*Your objective*. Every line between the one containing "Locate an element" and the last line of the data, both included, is to be set down exactly, and pictures are to be omitted.

(Records from a data collection)

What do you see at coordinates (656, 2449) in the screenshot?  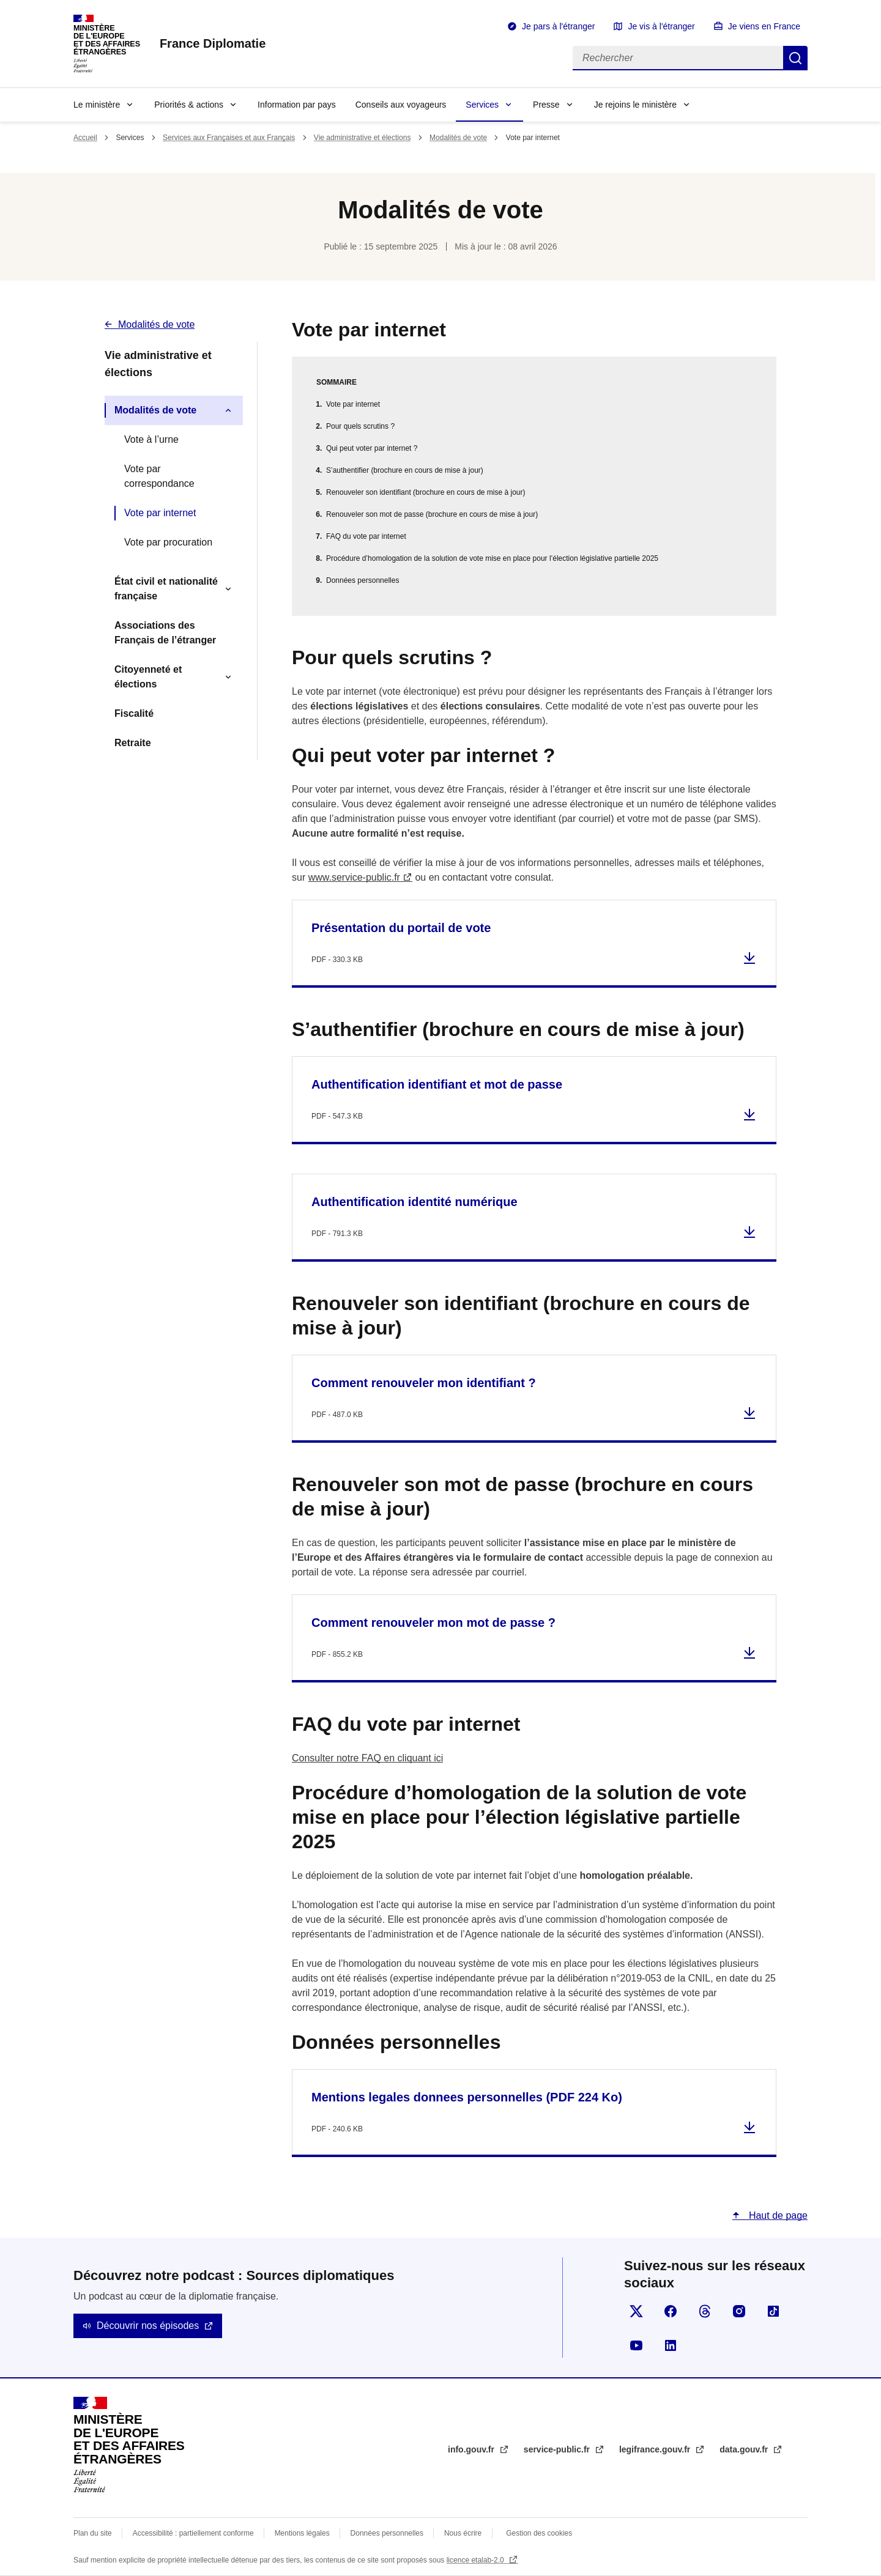 I see `legifrance.gouv.fr` at bounding box center [656, 2449].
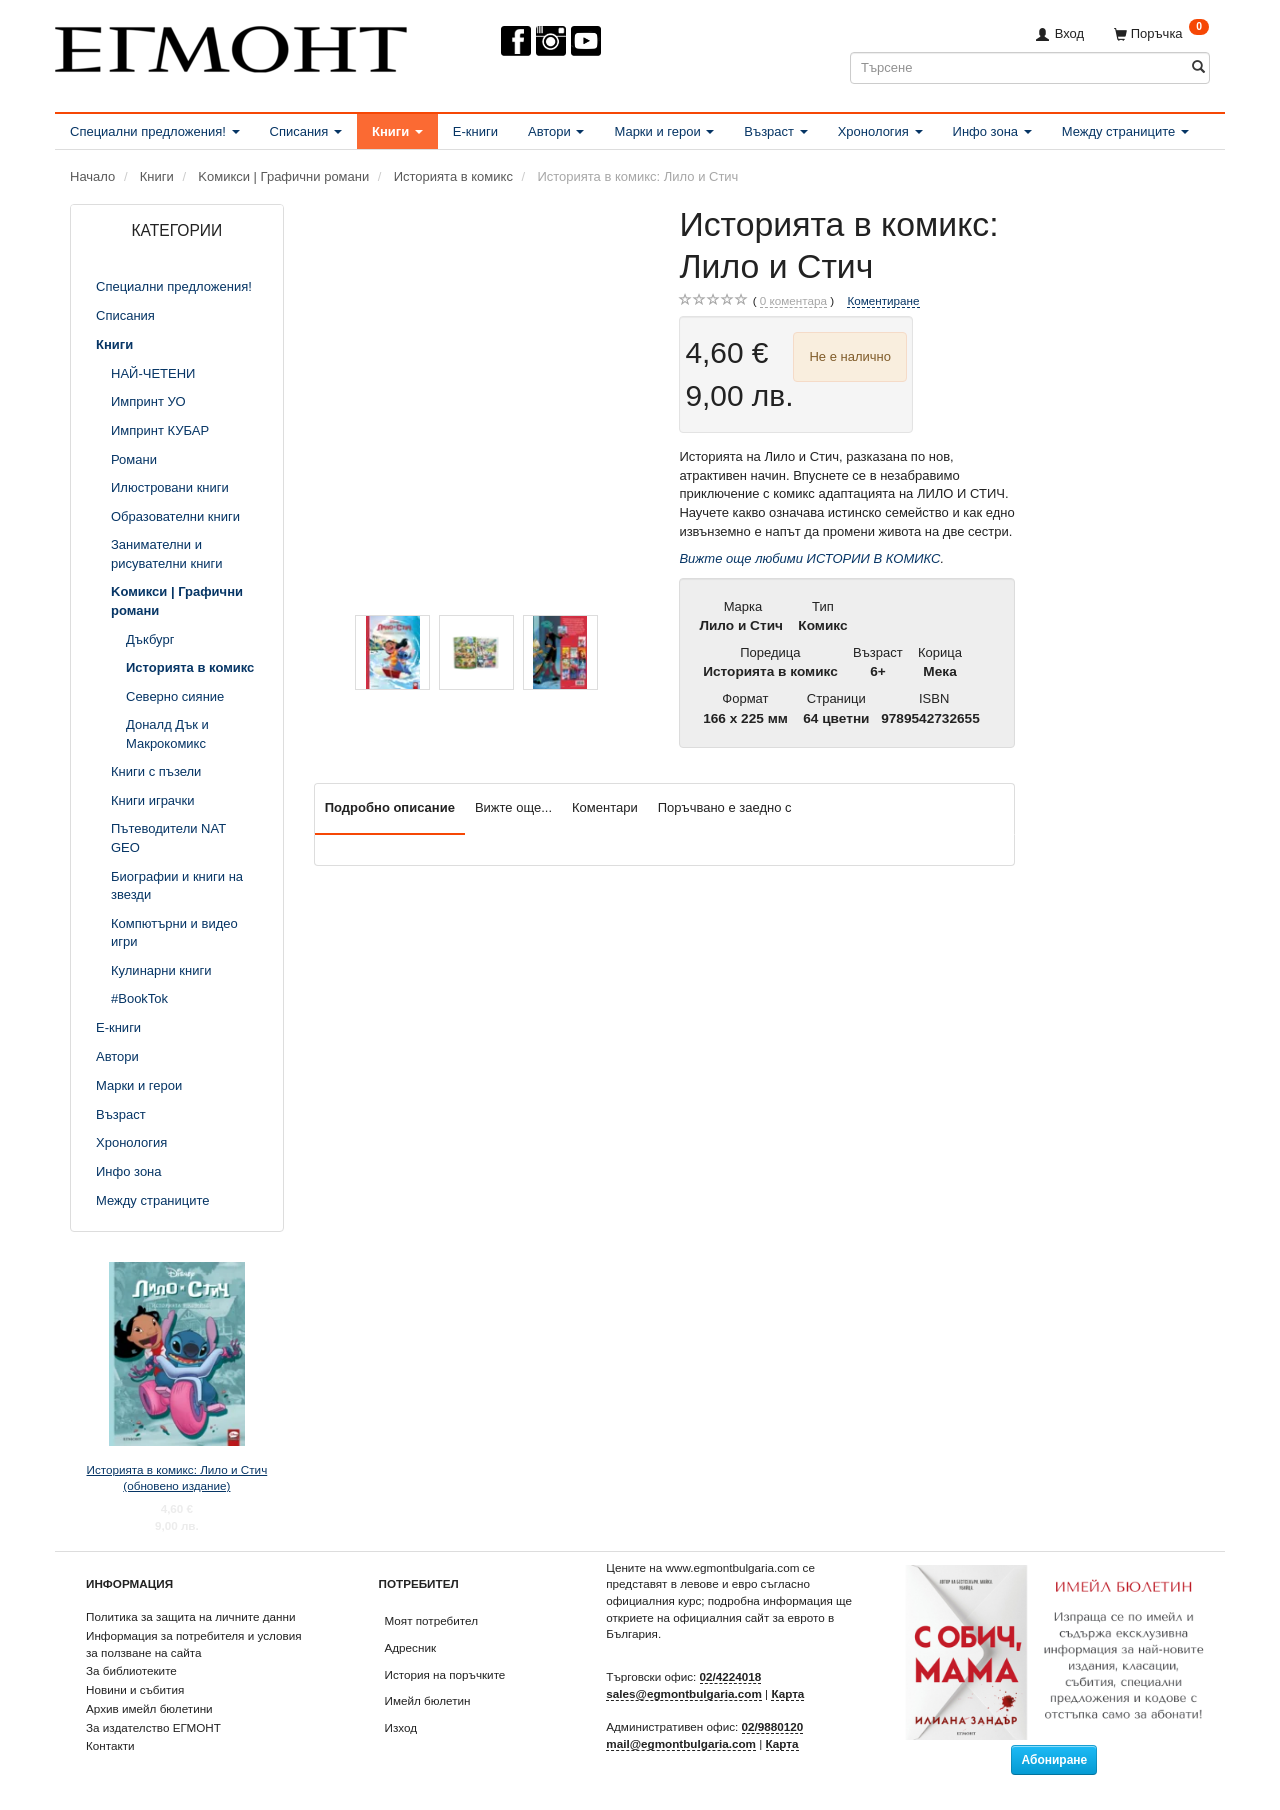  What do you see at coordinates (110, 1745) in the screenshot?
I see `Контакти` at bounding box center [110, 1745].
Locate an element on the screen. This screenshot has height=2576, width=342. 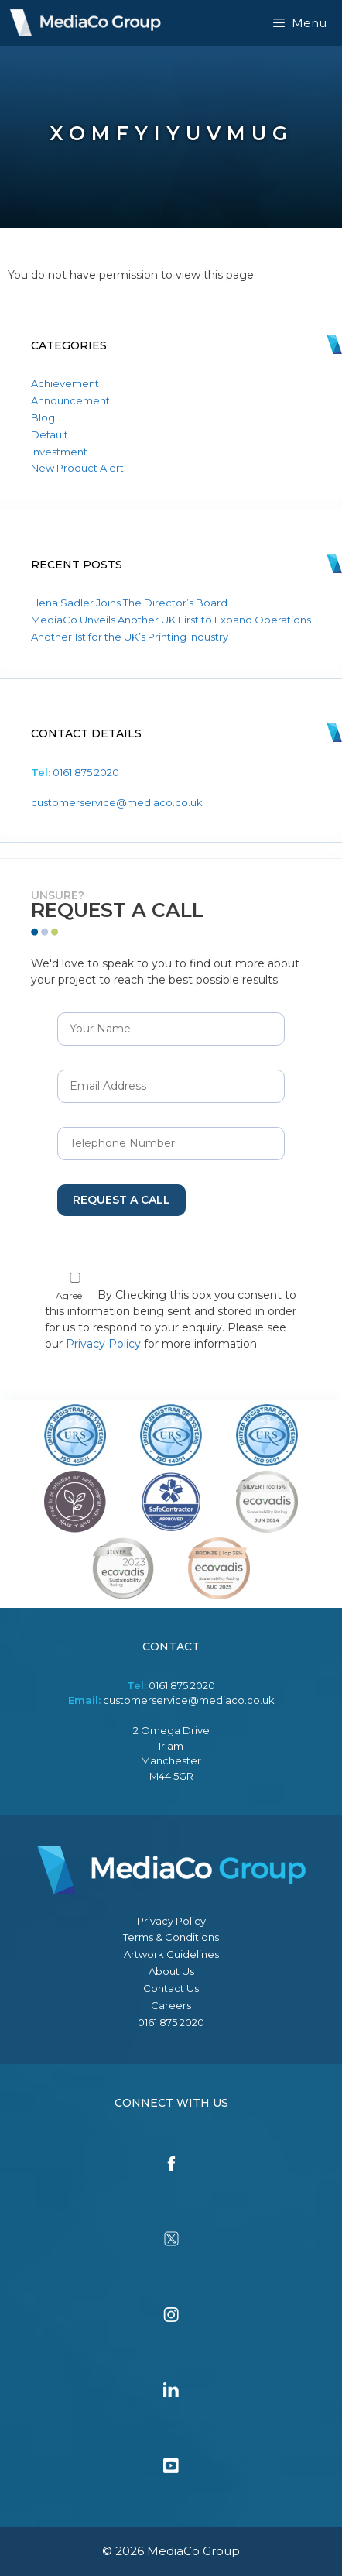
Investment is located at coordinates (59, 451).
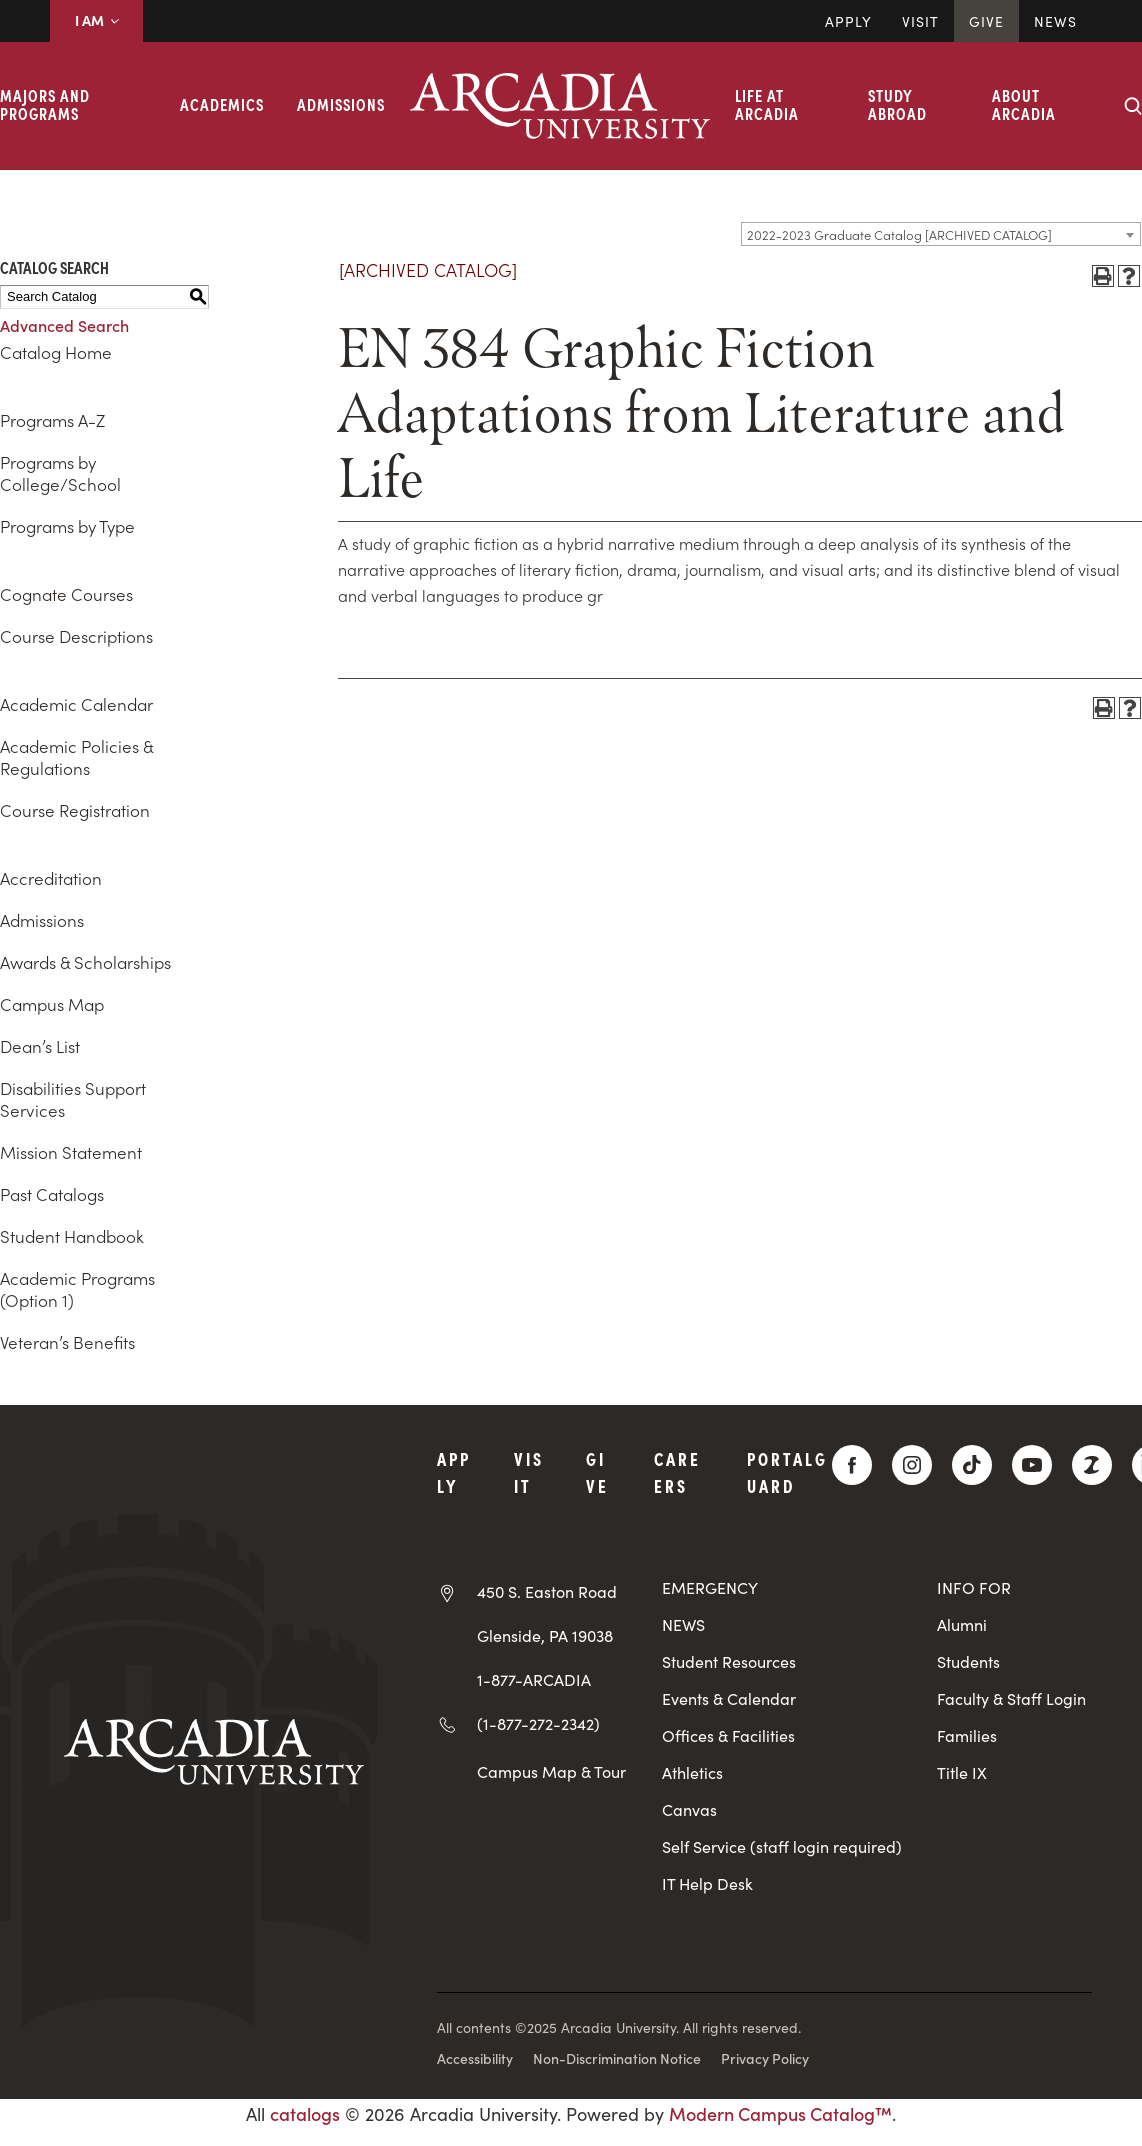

*Answer for this exercise*.
Locate an element on the screen. This screenshot has height=2576, width=342. 
Investment is located at coordinates (59, 451).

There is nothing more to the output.